▸ Data records
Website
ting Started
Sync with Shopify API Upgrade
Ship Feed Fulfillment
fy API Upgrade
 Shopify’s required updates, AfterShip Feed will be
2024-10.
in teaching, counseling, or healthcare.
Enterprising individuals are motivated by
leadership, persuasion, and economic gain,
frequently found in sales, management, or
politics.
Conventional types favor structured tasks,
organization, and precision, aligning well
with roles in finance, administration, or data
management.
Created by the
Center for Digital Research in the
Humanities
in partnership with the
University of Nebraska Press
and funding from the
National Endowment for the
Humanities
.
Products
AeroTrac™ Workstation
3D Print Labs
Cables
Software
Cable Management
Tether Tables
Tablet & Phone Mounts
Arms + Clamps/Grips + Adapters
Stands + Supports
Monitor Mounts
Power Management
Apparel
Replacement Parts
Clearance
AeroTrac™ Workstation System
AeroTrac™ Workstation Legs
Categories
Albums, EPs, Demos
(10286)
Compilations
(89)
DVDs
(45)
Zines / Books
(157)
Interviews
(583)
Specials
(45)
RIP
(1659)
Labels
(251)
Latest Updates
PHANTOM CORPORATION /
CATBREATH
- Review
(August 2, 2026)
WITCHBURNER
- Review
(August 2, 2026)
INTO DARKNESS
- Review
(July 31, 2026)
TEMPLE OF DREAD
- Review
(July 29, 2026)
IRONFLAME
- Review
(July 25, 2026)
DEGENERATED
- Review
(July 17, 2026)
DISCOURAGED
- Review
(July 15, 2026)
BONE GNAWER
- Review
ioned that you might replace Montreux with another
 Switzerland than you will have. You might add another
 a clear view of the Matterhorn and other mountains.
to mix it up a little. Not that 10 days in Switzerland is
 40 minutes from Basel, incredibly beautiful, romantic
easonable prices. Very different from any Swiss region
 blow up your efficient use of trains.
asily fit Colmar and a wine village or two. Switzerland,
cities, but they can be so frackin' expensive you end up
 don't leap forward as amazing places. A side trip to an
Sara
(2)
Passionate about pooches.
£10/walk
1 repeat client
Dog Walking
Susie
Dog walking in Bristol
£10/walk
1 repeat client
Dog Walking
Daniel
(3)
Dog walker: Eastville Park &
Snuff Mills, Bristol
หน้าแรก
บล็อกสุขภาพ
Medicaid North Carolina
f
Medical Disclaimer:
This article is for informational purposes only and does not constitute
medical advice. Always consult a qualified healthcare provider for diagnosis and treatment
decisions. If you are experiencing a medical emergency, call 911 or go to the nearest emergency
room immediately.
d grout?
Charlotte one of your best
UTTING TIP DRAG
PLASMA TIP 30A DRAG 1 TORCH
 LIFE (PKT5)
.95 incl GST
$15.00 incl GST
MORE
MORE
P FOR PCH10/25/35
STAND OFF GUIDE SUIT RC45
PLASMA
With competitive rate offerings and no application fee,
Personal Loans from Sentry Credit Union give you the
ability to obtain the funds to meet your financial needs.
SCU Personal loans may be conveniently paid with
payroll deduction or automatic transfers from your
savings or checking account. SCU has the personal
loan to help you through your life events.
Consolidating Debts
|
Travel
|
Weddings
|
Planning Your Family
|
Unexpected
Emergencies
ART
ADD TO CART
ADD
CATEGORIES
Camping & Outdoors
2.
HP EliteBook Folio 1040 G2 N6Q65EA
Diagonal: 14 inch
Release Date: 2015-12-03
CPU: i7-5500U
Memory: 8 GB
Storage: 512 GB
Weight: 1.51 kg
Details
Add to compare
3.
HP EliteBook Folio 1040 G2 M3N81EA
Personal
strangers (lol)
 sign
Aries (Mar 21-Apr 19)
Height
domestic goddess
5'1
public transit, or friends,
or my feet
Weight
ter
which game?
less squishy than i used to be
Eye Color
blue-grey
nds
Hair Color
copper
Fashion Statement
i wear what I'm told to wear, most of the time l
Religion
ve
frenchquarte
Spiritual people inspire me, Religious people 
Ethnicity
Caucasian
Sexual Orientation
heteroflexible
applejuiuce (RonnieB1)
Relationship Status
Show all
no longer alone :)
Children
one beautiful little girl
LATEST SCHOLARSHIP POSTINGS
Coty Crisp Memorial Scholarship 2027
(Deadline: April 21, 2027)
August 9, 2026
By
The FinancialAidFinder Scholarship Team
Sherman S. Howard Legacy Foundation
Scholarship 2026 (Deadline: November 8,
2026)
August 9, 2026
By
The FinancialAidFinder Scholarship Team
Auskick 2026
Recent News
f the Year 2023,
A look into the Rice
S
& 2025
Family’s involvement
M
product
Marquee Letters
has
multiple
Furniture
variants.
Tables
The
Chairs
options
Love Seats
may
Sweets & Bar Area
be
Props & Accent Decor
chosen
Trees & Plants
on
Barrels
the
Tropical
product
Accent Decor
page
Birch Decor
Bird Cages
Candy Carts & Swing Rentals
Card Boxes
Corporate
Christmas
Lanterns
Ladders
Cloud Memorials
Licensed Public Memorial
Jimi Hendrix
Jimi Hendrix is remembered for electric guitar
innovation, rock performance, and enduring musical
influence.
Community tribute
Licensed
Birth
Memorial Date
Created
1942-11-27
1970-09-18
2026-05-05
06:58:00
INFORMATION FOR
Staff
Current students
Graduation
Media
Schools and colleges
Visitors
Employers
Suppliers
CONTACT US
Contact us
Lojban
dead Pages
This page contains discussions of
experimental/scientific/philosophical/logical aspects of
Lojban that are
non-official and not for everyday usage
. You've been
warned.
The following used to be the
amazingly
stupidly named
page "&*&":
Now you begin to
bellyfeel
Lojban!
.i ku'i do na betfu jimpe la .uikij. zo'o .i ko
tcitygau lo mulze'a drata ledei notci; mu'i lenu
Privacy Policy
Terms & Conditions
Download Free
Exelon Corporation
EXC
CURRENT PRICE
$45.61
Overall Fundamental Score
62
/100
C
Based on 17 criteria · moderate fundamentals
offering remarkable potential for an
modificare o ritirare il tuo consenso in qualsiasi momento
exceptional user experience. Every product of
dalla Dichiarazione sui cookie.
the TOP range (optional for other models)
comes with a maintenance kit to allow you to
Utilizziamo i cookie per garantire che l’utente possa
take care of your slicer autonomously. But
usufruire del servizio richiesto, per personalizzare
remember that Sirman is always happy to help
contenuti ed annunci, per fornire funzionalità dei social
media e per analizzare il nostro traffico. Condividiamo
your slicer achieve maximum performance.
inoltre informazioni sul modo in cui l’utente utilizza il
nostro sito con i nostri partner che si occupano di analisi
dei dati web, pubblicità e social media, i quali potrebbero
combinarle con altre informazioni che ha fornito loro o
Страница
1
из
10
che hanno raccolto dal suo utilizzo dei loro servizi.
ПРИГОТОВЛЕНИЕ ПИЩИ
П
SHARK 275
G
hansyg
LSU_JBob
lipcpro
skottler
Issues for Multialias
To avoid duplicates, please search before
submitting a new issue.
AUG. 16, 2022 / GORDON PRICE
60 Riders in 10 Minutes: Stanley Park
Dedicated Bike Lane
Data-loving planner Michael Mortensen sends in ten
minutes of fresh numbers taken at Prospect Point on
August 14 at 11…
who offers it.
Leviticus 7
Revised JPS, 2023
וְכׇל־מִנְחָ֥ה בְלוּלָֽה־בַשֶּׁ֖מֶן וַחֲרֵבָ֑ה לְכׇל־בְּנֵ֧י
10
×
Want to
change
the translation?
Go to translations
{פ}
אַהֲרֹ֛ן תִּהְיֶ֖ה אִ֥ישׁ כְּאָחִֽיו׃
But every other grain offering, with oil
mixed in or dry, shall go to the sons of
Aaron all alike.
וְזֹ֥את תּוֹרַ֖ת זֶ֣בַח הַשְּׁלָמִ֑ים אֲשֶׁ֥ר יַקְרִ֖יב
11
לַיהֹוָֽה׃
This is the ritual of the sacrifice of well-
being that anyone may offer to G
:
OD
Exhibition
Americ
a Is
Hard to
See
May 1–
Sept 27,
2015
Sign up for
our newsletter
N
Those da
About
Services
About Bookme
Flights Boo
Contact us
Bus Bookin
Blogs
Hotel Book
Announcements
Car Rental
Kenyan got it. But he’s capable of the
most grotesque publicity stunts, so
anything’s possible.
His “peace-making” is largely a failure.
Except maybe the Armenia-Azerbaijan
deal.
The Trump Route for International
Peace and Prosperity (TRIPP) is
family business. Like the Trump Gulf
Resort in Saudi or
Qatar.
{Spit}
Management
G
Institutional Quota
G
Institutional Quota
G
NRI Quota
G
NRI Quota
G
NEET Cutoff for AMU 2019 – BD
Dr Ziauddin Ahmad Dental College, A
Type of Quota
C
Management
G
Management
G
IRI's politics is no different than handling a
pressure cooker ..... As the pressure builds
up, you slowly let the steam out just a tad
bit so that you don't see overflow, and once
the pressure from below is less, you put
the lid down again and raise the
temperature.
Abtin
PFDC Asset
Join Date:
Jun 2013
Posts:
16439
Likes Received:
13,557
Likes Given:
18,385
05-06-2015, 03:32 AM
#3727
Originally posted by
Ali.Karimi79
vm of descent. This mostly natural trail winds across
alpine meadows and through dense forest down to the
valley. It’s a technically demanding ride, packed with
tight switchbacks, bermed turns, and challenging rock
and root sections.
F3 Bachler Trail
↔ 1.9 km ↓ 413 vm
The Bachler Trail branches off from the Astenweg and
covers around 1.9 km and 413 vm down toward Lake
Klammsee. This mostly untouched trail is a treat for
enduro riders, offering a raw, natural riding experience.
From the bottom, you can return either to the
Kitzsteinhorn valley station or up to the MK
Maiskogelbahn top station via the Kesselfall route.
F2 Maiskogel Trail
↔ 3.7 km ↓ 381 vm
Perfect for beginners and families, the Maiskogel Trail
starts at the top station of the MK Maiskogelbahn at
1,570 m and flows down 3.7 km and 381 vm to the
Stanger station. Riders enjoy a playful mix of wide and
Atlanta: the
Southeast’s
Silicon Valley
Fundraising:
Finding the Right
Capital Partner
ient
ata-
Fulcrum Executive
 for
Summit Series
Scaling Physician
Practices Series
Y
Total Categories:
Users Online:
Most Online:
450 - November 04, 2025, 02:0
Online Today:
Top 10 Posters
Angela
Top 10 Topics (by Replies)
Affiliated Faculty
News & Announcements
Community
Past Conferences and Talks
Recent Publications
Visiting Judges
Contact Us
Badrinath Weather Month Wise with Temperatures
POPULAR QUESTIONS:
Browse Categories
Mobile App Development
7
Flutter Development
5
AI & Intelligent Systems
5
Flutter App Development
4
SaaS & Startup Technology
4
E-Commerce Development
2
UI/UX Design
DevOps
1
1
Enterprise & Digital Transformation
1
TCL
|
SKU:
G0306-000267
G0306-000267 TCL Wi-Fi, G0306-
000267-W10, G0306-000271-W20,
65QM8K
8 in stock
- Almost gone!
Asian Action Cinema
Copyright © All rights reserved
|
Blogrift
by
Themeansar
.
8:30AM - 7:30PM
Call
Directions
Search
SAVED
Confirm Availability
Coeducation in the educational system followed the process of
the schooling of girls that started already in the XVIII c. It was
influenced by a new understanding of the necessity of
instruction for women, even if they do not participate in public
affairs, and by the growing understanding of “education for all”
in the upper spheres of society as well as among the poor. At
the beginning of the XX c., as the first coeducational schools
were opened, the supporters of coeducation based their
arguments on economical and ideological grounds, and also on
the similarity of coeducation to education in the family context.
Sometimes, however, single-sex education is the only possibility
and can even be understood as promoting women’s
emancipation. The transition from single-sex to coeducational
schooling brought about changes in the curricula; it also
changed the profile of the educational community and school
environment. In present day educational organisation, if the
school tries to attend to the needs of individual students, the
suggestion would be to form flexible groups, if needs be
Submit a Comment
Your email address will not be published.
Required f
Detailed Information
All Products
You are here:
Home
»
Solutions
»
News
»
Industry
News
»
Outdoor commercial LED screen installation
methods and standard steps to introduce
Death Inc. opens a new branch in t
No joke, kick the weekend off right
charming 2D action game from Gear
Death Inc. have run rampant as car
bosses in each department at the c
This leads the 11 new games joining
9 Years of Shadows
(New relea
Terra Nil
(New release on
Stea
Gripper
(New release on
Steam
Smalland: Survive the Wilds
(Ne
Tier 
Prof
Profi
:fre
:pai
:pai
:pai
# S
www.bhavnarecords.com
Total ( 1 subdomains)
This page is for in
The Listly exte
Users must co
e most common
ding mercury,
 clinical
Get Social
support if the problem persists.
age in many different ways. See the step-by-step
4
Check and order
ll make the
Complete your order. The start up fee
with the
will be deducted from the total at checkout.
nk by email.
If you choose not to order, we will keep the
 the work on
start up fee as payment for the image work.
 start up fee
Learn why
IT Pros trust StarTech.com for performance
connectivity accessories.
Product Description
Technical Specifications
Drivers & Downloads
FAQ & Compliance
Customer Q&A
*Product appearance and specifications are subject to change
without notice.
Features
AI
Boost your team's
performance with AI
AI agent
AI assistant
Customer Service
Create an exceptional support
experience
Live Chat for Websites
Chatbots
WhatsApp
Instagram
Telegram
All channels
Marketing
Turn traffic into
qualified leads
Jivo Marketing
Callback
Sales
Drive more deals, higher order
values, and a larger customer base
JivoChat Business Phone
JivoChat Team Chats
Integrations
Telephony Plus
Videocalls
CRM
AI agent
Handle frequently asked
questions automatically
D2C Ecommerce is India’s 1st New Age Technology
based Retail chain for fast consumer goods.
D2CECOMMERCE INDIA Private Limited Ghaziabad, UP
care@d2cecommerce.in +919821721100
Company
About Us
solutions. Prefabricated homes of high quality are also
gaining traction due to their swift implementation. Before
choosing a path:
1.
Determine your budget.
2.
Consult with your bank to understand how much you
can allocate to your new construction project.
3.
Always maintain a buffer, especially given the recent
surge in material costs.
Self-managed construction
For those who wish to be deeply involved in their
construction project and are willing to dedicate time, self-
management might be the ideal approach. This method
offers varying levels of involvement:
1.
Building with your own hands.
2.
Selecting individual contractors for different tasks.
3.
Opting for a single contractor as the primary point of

▸ Your task
In the data above, find each line that uses the string "Switzerland". Copy it.

▸ Task solution
 Switzerland than you will have. You might add another
to mix it up a little. Not that 10 days in Switzerland is
asily fit Colmar and a wine village or two. Switzerland,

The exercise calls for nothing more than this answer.